Nella sera della finale Uefa dei granata ad Amsterdam alzò la sedia per protestare contro l'arbitro. Torna all’Atalanta un’altra volta, dal 1994 al 1998 (promozione in A e finale della Coppa Italia poi persa con la Fiorentina), ancora l'esperienza al Toro. Successivamente va ad allenare al Sud (Napoli e Cosenza), guida la Fiorentina, i cugini di campagna dei bergamaschi (l’AlbinoLeffe), ancora la Cremonese, prima di chiudere col Novara, l’ultima squadra allenata quando la malattia si era già manifestata. Poi iniziative benefiche e tanto lavoro con i giovani.
Emiliano Mondonico era un’icona nazional-popolare del calcio pane e salame. Generoso, ribelle, spiazzante, mai banale. Quello che, da giocatore, si faceva squalificare apposta per non perdere il concerto dei Rolling Stones al Palalido di Milano. Quello che nella sera della finale Uefa del Torino ad Amsterdam alzava la sedia per protestare contro l’arbitro. Nell’immaginario collettivo quel gesto è diventato il simbolo di chi non sopportava le ingiustizie: dopo la prima operazione, decine di granata si ritrovarono al Filadelfia alzando una sedia.
Da sette anni lottava con il cancro, che lui stesso chiamava la Bestia. Dopo l'intervento, il rientro a tempo di record e la salvezza conquistata sulla panchina dell'Albinoleffe. "Ho conosciuto un avversario particolare in corso d'opera - disse allora - ma non posso ancora dire di averlo sconfitto. Convivere con il pensiero di qualcos'altro oltre all'Albinoleffe non è affatto semplice. Come faccio a regalarvi certezze se non sono sicuro di essere qui tra un mese?". E qualche mese fa: "Il cancro non è invincibile, il calcio mi dà la forza per continuare a sfidarlo".
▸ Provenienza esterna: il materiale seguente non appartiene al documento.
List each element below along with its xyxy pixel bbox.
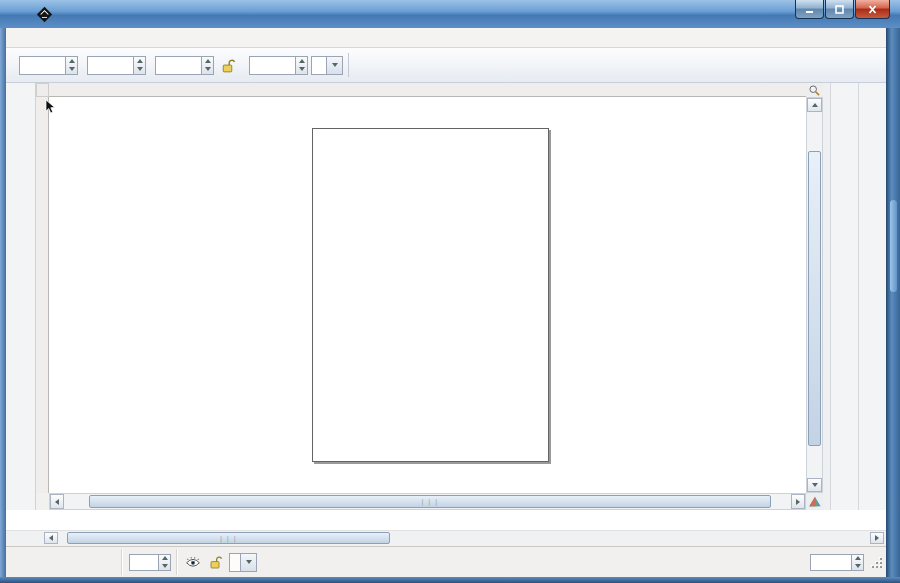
h-field[interactable] [249,56,295,75]
window-border [886,28,900,577]
menubar [6,28,886,48]
window-border [0,577,900,583]
opacity-field[interactable] [129,554,159,571]
palette-scroll-left-button[interactable] [44,532,58,544]
y-spinner[interactable] [133,56,146,75]
horizontal-ruler[interactable] [49,83,806,97]
commands-bar [830,83,858,510]
inkscape-logo-icon [36,6,53,23]
unit-combobox[interactable] [311,56,343,75]
magnifier-icon [806,83,823,97]
lock-ratio-button[interactable] [216,54,238,76]
y-field[interactable] [87,56,133,75]
toolbox [6,83,36,510]
ruler-corner [36,83,49,97]
cursor-coordinates [788,550,800,574]
minimize-button[interactable] [795,0,824,19]
selector-toolbar [6,48,886,83]
layer-selector[interactable] [229,553,257,572]
window-border [0,28,6,577]
zoom-field[interactable] [810,554,852,571]
close-button[interactable] [855,0,890,19]
w-field[interactable] [155,56,201,75]
statusbar [6,546,886,577]
scroll-up-button[interactable] [807,98,822,112]
chevron-down-icon[interactable] [240,554,256,571]
scroll-left-button[interactable] [50,494,64,509]
layer-visibility-eye-icon[interactable] [183,553,203,572]
vertical-scroll-thumb[interactable] [808,151,821,446]
inkscape-window: ❘❘❘ ❘❘❘ [0,0,900,583]
palette-scrollbar[interactable]: ❘❘❘ [6,530,886,546]
scroll-down-button[interactable] [807,478,822,492]
layer-lock-icon[interactable] [205,553,225,572]
snap-toolbar [858,83,886,510]
x-field[interactable] [19,56,65,75]
canvas[interactable] [49,97,806,493]
resize-grip[interactable] [870,556,882,568]
x-spinner[interactable] [65,56,78,75]
vertical-scrollbar[interactable] [806,97,823,493]
horizontal-scrollbar[interactable]: ❘❘❘ [49,493,806,510]
color-palette [6,510,886,530]
window-border [890,200,897,292]
scroll-right-button[interactable] [791,494,805,509]
maximize-button[interactable] [825,0,854,19]
zoom-spinner[interactable] [852,554,864,571]
opacity-spinner[interactable] [159,554,171,571]
chevron-down-icon[interactable] [326,57,342,74]
h-spinner[interactable] [295,56,308,75]
horizontal-scroll-thumb[interactable]: ❘❘❘ [89,495,771,508]
document-page [312,128,549,462]
color-management-icon[interactable] [806,493,823,510]
palette-scroll-right-button[interactable] [870,532,884,544]
w-spinner[interactable] [201,56,214,75]
vertical-ruler[interactable] [36,97,49,493]
pointer-cursor [44,99,57,114]
palette-scroll-thumb[interactable]: ❘❘❘ [67,532,390,544]
titlebar[interactable] [0,0,900,28]
main-area: ❘❘❘ [6,83,886,510]
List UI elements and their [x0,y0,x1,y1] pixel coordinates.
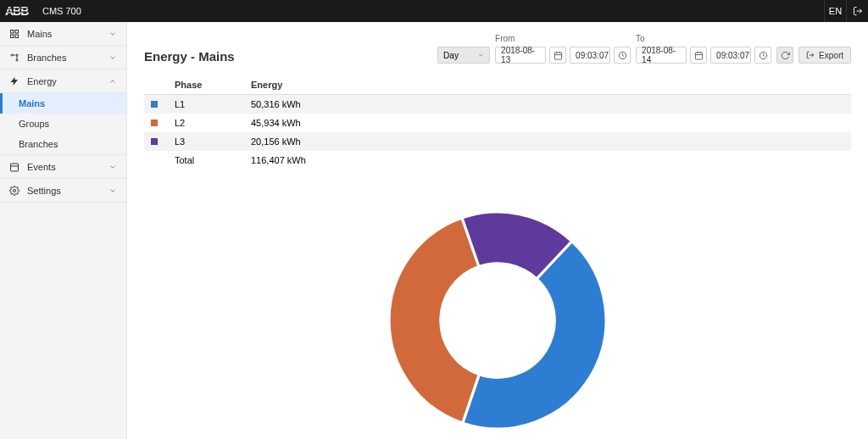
to-label: To [636,34,771,43]
grid-icon [8,28,20,40]
chevron-down-icon [108,53,118,63]
svg-point-8 [11,54,13,56]
product-title: CMS 700 [42,6,81,16]
chevron-down-icon [108,186,118,196]
from-time-input[interactable]: 09:03:07 [570,47,610,64]
svg-rect-5 [15,30,19,33]
cell-energy: 20,156 kWh [244,132,851,151]
sidebar-item-label: Settings [27,186,61,196]
cell-energy: 116,407 kWh [244,151,851,169]
sidebar-sub-label: Groups [19,119,49,129]
export-label: Export [819,51,843,60]
series-swatch [151,101,158,108]
sidebar-item-events[interactable]: Events [0,155,126,179]
sidebar-sub-energy-groups[interactable]: Groups [0,114,126,134]
table-row: L320,156 kWh [144,132,851,151]
energy-donut-chart [362,185,633,439]
calendar-icon [8,161,20,173]
language-label: EN [829,6,842,16]
svg-text:ABB: ABB [5,5,29,17]
cell-phase: L1 [168,95,244,114]
chevron-down-icon [108,162,118,172]
export-icon [806,51,815,59]
to-time-input[interactable]: 09:03:07 [710,47,751,64]
cell-energy: 50,316 kWh [244,95,851,114]
series-swatch [151,119,158,126]
sidebar-item-label: Mains [27,29,52,39]
sidebar-item-label: Events [27,162,56,172]
svg-point-10 [16,59,18,61]
sidebar-item-mains[interactable]: Mains [0,22,126,46]
sidebar-sub-label: Mains [19,98,45,108]
clock-icon [759,51,768,60]
period-select[interactable]: Day [437,47,490,64]
svg-rect-19 [695,52,702,58]
svg-point-13 [14,189,16,192]
sidebar-item-label: Energy [27,76,57,86]
from-time-picker-button[interactable] [614,47,631,64]
svg-rect-4 [11,30,14,33]
svg-rect-6 [15,35,19,38]
to-date-input[interactable]: 2018-08-14 [636,47,687,64]
cell-phase: Total [168,151,244,169]
chevron-down-icon [477,51,484,60]
branches-icon [8,52,20,64]
energy-table: Phase Energy L150,316 kWhL245,934 kWhL32… [144,75,851,169]
table-row: Total116,407 kWh [144,151,851,169]
series-swatch [151,138,158,145]
export-button[interactable]: Export [798,47,851,64]
refresh-button[interactable] [776,47,793,64]
chevron-up-icon [108,76,118,86]
period-value: Day [443,51,459,60]
chevron-down-icon [108,29,118,39]
from-label: From [495,34,631,43]
sidebar-item-energy[interactable]: Energy [0,69,126,93]
svg-rect-11 [11,164,19,171]
cell-phase: L3 [168,132,244,151]
svg-rect-7 [11,35,14,38]
cell-energy: 45,934 kWh [244,114,851,132]
sidebar-sub-energy-mains[interactable]: Mains [0,93,126,114]
logout-button[interactable] [846,0,868,22]
from-date-picker-button[interactable] [549,47,566,64]
sidebar: Mains Branches Energy [0,22,127,439]
sidebar-sub-label: Branches [19,139,58,149]
calendar-icon [694,51,704,60]
sidebar-item-label: Branches [27,53,66,63]
svg-rect-14 [554,52,561,58]
clock-icon [618,51,627,60]
from-date-input[interactable]: 2018-08-13 [495,47,546,64]
language-button[interactable]: EN [824,0,846,22]
page-title: Energy - Mains [144,49,235,64]
brand-logo: ABB [5,5,36,17]
svg-point-9 [16,54,18,56]
sidebar-item-branches[interactable]: Branches [0,46,126,69]
table-header-energy: Energy [244,75,851,95]
calendar-icon [554,51,563,60]
gear-icon [8,185,20,197]
to-time-picker-button[interactable] [754,47,771,64]
to-date-picker-button[interactable] [690,47,707,64]
donut-slice-l2 [389,218,479,423]
table-row: L245,934 kWh [144,114,851,132]
sidebar-item-settings[interactable]: Settings [0,179,126,203]
logout-icon [853,6,863,16]
bolt-icon [8,75,20,87]
sidebar-sub-energy-branches[interactable]: Branches [0,134,126,154]
table-row: L150,316 kWh [144,95,851,114]
cell-phase: L2 [168,114,244,132]
refresh-icon [781,51,790,60]
table-header-phase: Phase [168,75,244,95]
Ebbi subito l’impressione di aver di fronte una persona semplice, molto umile, che scherzò con gli studenti e rispose alle loro domande. Ammise di entrare per la prima volta in un’università e perciò di voler imparare qualcosa dal mondo studentesco universitario. Per rompere il ghiaccio esordì dicendo che era lì perché gli servivano suggerimenti per la partita della domenica successiva, strappando un sorriso dei presenti.
(…) A fine incontro il tifoso prese il sopravvento sull’aspirante giornalista e mi misi in fila insieme con gli altri per avere il suo autografo. Mentre usciva dall’aula ci incrociammo e mi venne spontaneo porgergli la mano “Mister lei è un grande, complimenti per la carriera e in bocca al lupo per il futuro”. Lui ricambiò il gesto con una stretta di mano fugace e un mezzo sorriso “Grazie, in bocca al lupo anche a te”. (QUELLA VOLTA CHE CONOBBI IL "MONDO"...)

2 commenti:

Mattia ha detto...

A me ha sempre dato l'impressione di una brava persona, di un allenatore "genuino" che ci metteva cuore e passione in quello che faceva. Mi dispiace moltissimo che non ci sia più.

Entius ha detto...

L'unica volta che ho avuto modo di parlarci dal vivo (l'ho anche raccontato nell'articolo che cito alla fine) ho avuto la stessa impressione. Bravissima persona, molto umile e disponibile.